By Peter Hechtman
The Book Maven
Thomas Boyce, The Orchid and the Dandelion, Alfred Knopf, 2019
“There has not been a single instance,” according to the author, “in which a parent said of a second child ‘Oh, this one’s just like the last one.’” And what parents always seem to remember most vividly is that children differ greatly in their susceptibility to illness, childhood traumas and social challenges.
Boyce has made a systematic study of such differences. His findings can be summarized as follows: 1) Most of the problems of childhood and adolescence are distributed non-randomly and appear to be concentrated within 20 percent of children. The remaining 80 percent are far less vulnerable.
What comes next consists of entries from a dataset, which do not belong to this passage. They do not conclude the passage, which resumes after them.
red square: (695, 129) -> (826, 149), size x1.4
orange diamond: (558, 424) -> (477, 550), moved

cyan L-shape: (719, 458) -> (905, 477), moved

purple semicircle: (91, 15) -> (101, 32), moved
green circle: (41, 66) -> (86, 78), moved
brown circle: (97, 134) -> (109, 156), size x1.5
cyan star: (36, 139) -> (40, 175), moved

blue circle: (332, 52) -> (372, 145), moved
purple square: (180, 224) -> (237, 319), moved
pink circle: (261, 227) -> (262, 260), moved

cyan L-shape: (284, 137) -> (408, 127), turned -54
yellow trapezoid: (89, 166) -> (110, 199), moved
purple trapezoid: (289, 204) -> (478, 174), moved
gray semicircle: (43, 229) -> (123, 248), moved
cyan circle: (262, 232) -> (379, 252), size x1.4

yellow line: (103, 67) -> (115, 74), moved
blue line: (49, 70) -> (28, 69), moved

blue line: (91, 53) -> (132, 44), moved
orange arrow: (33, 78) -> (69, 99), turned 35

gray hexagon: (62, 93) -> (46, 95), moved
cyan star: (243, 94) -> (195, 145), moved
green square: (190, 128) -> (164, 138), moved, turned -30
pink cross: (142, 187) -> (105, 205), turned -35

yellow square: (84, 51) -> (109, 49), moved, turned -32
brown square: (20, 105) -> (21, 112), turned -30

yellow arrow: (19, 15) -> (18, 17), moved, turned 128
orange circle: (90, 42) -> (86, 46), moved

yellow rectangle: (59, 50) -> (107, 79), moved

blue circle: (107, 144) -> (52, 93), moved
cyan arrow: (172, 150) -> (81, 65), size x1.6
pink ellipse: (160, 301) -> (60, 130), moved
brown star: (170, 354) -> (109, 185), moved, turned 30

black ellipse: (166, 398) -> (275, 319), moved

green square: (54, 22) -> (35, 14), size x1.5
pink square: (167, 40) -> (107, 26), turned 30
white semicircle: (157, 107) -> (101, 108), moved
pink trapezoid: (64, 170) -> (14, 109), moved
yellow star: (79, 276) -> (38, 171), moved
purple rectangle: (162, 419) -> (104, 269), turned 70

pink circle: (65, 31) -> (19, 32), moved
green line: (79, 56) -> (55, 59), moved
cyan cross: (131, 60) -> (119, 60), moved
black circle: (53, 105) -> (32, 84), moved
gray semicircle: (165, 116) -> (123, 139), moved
The vulnerability embraces a wide arc which includes respiratory illness, teenage pregnancy, drug addiction, incarceration, schizophrenia – the list is virtually endless. 2) By lab measurements under conditions of mild stress, he claims to have shown that the differences between these two groups correlates with performance of the body’s main stress-response pathways, which includes release by the adrenal gland of cortisol. The vulnerable children, whom he calls “orchids,” respond to stress by massively releasing cortisol, whereas the less vulnerable “dandelions,” appear to both take the stress in their stride and show barely any changes in levels of cortisol.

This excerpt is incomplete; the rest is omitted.